113.Sections 100 to 104 apply to RSLs that are registered companies. Section 100 provides that the regulator cannot give consent for the purposes of these sections unless it is satisfied the company has consulted its tenants on the matter requiring consent. This condition covers cases where the special consent, consultation and ballot procedures in Chapter 2 of Part 10 do not apply. Under section 101, a court order under sections 899 (court sanction for compromise or arrangement) or 900 (powers of court to facilitate reconstruction or amalgamation) of the Companies Act 2006 can only be made if the regulator consents, and a copy of the consent accompanies the copy of the order required to be sent to the registrar of companies. If the whole or part of the company is transferred to another company under section 900 of the Companies Act 2006, the other company will be included in the register of social landlords.
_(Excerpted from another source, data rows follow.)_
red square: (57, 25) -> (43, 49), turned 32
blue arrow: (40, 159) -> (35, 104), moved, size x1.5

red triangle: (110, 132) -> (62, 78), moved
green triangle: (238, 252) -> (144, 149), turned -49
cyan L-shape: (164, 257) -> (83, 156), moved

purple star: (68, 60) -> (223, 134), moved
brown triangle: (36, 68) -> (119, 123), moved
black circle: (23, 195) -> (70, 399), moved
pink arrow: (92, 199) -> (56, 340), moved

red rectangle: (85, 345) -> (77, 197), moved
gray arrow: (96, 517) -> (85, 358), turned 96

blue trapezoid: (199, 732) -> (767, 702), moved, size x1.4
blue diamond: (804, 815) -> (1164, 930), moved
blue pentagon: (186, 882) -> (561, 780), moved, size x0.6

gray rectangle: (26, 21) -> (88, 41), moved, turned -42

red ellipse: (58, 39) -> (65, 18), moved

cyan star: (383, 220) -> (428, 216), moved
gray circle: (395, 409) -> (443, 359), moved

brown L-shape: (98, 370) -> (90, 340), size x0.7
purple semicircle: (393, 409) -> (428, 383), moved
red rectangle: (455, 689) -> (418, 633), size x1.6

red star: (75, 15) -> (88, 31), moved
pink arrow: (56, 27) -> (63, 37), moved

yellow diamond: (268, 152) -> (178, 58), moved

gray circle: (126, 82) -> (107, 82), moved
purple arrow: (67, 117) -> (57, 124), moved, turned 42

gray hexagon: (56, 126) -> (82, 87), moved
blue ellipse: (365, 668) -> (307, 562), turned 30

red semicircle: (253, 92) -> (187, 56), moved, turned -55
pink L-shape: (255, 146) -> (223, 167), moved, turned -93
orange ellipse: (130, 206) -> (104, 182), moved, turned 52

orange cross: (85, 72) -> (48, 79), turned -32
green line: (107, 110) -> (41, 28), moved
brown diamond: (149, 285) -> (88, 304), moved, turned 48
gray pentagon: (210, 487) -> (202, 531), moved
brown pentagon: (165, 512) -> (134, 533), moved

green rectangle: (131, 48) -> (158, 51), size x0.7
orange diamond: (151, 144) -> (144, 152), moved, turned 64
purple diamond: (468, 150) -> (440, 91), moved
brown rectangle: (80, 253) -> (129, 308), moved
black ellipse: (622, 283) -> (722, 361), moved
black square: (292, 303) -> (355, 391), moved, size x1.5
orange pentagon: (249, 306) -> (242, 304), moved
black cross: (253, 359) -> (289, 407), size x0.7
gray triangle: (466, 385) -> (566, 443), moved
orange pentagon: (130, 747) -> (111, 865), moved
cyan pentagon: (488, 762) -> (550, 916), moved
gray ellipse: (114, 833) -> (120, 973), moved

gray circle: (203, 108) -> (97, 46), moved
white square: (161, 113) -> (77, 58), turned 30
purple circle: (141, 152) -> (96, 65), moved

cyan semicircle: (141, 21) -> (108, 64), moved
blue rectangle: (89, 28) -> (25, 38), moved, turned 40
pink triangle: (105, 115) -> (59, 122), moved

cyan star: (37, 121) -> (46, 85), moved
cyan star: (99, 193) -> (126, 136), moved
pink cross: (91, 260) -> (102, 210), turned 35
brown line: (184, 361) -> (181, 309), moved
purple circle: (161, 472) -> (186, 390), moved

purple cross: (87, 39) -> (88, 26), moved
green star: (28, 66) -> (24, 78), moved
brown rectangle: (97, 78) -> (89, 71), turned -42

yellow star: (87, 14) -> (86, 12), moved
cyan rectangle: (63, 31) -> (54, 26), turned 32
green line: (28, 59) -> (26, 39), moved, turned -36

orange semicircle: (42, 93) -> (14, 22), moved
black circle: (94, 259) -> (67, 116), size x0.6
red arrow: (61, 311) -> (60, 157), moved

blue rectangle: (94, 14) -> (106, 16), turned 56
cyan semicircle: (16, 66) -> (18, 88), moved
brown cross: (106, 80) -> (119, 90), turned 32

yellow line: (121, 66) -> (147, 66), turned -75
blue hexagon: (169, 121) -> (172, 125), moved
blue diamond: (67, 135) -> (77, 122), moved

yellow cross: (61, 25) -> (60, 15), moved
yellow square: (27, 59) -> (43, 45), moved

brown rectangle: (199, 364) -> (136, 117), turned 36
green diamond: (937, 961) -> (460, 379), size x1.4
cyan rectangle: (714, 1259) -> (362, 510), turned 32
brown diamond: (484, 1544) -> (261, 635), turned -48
114.Under section 102 a special resolution by a company under section 53 of the Co-operative and Community Benefit Societies and Credit Unions Act 1965 has effect only if the regulator consents to the resolution before it is passed. Again, a copy of the consent must accompany the resolution required to be sent to the registrar of companies. The new registered society created in pursuance of that resolution is to be included in the register of social landlords.

115.Under section 103, the regulator must consent to a voluntary arrangement in relation to a company under section 5 of the Insolvency Act 1986, before it will take effect. Under section 104 of this Act, the regulator must consent to a special resolution being passed under the Insolvency Act 1986 for the voluntary winding up of the company, and a copy of the consent must be sent to the registrar of companies, for it to be valid.

116.Section 105 applies to RSLs that are registered societies or registered companies. Under this section, the regulator may present a petition for the winding up of the registered social landlord under the Insolvency Act 1986 on the ground that the RSL is failing to properly carry out its objects or is unable to pay its debts within the meaning of section 123 of the Insolvency Act 1986. Section 105(2)(c) introduces a third ground, in addition to those previously available under Part 2, Schedule 7 of the Housing Scotland Act 2001, that the regulator has directed the RSL under section 67 of this Act to transfer all its assets to another registered social landlord.

117.Section 106 applies to an RSL that is also a registered society which has been dissolved in accordance with section 55 of the Co-operative and Community Benefit Societies and Credit Unions Act 1965, or a registered company which has been wound up under the Insolvency Act 1986. Under this section the regulator can direct that any surplus assets, available after the RSL’s liabilities have been discharged, can be transferred to another registered social landlord. The regulator must consult the tenants of the houses to be included in such a transfer and have regard to their views before making such a direction. The regulator may also discharge any liability of the RSL to ensure that assets, which would otherwise need to be sold, can be transferred to another registered social landlord. The regulator may only direct the transfer of assets from a registered social landlord which is a charity to another charity which has the same, or similar, charitable purposes (under section 7(2) of the Charities and Trustee Investment (Scotland) Act 2005). Before directing a transfer from a charitable RSL, the regulator must consult the Office of the Scottish Charity Regulator. And, under section 106 (6), the SHR must consult the Office of the Scottish Charity Regulator before directing a transfer of assets acquired by a non-charitable RSL at a time when it was a registered charity. These provisions ensure that charitable assets continue to be used only for charitable purposes, as required by the Charities and Trustee Investment (Scotland) Act 2005.